At Christmas, one of the many holiday extended family get-togethers it became her pride and joy to hand out trinkets she had pilfered from her closet of goodies to all the multiplying nieces and nephews. My brother and I amassed a very nice collection of nail clippers while my sisters unwrapped their share of rhinestone studded plastic combs.
It was at Thanksgiving that all my aunt's sisters and sister-in-laws gathered in a room separate from the men and drew little sheets of paper from a passed hat to see which holiday they'd be hosting that year. We kids always crossed our fingers hoping that Aunt Agnes would pick one of the lesser holidays out of the hat, one that might not require our participation.
Later on after I went to college (strike two, this was supposed to be LeRoy One's honor) my attendance at these events was less mandatory. But one Easter in either my sophomore or junior year I found myself home on spring break at the same time the family was to convene for the Easter holiday. There wasn't anyway out. I'd have to go. It was warm for Easter that year so I put on a polo shirt with the collar turned up and tied a cotton sweater around my shoulders.
The meal was a walk-through buffet with all the standard fixings: over-cooked meat in an electric heated roasting pan, mashed potatoes and gravy, Boston baked beans, an exotic Jell-O salad with carrots and marshmallows, nothing green. I had put enough on my plate to make sure none of the aunts could come around and chastise me for not eating enough. On my way to the tables that had been set up for dining I had to pass through my Aunt Agnes and Uncle Pat's favorite room, their bar. They had festooned those little multi-colored twinkling lights to the ceiling, hung a cat clock on one wall with the eyes that swung back and forth and a swinging tail that ticked off the seconds, and on the rest of the walls from floor to ceiling nailed plagues with the worst politically incorrect sayings possible. Their wit consisted of sayings like, "What's the cheapest meat? Deer balls they're under a buck" or "How do you know when you're getting old? When you start having dry dreams and wet farts."
After enduring the insults on the wall, especially the ones turning homophobia into a joke, I found a room with one of the long dining tables and sat down next to one of my sisters thinking it would be a safe place. At some point during the meal my Aunt Agnes entered the room asking who needed seconds and how was the Jell-O. At some point I looked up and caught her eye. She was giving me the once over. Strike three. She wound her way around the table until she was directly behind me and in between asking my Uncle Milo what she could get for him she untied my sweater and put it on the back of my chair and then turned down the collar on my polo shirt. She patted me on the shoulder and went on collecting empty paper plates and glasses.
I sat rigid in silence, fuming, angry and embarrassed.

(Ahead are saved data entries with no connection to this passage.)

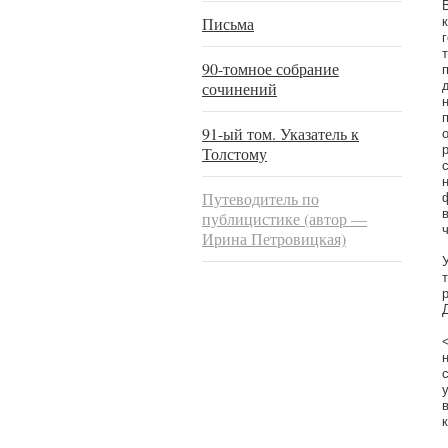
Письма
90-томное собрание
сочинений
91-ый том. Указатель к
Толстому
Путеводитель по
публицистике (автор —
Ирина Петровицкая)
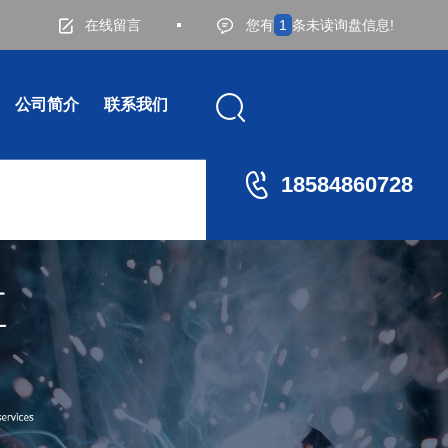
在线留言
您有
1
条未读询盘信息!
公司简介
联系我们
18584860728
材拉弯
加工-铝材弯弧
200X150方铝材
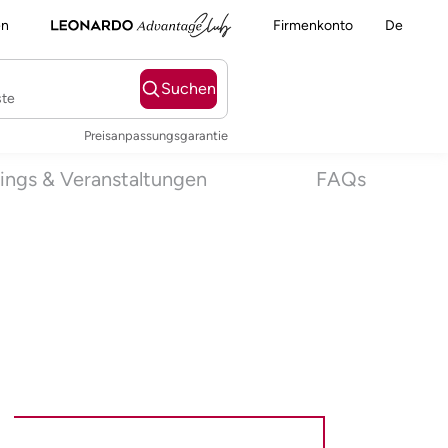
en
Firmenkonto
De
Suchen
ste
Preisanpassungsgarantie
ings & Veranstaltungen
FAQs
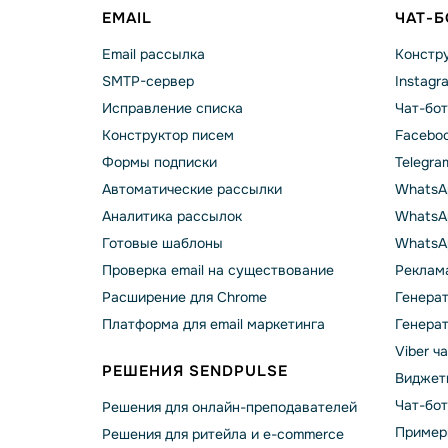
EMAIL
ЧАТ-
Email рассылка
Констру
SMTP-сервер
Instagr
Исправление списка
Чат-бот
Конструктор писем
Faceboo
Формы подписки
Telegra
Автоматические рассылки
WhatsA
Аналитика рассылок
WhatsAp
Готовые шаблоны
WhatsA
Проверка email на существование
Реклама
Расширение для Chrome
Генера
Платформа для email маркетинга
Генера
Viber ч
РЕШЕНИЯ SENDPULSE
Виджет
Чат-бо
Решения для онлайн-преподавателей
Пример
Решения для ритейла и e-commerce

I vowed not to take another bit off my plate and never to come back to one of these family reunions.
Long after my Uncle Pat had passed away and Aunt Agnes had been placed in a nursing home on her long journey into dementia she'd call our house at all hours of the day and night looking for my mom but willing to talk to anyone who answered the phone and in a voice distorted by pain her tongue swollen from sucking on hard candies all day long she'd say "My mouf herths thoogh muts".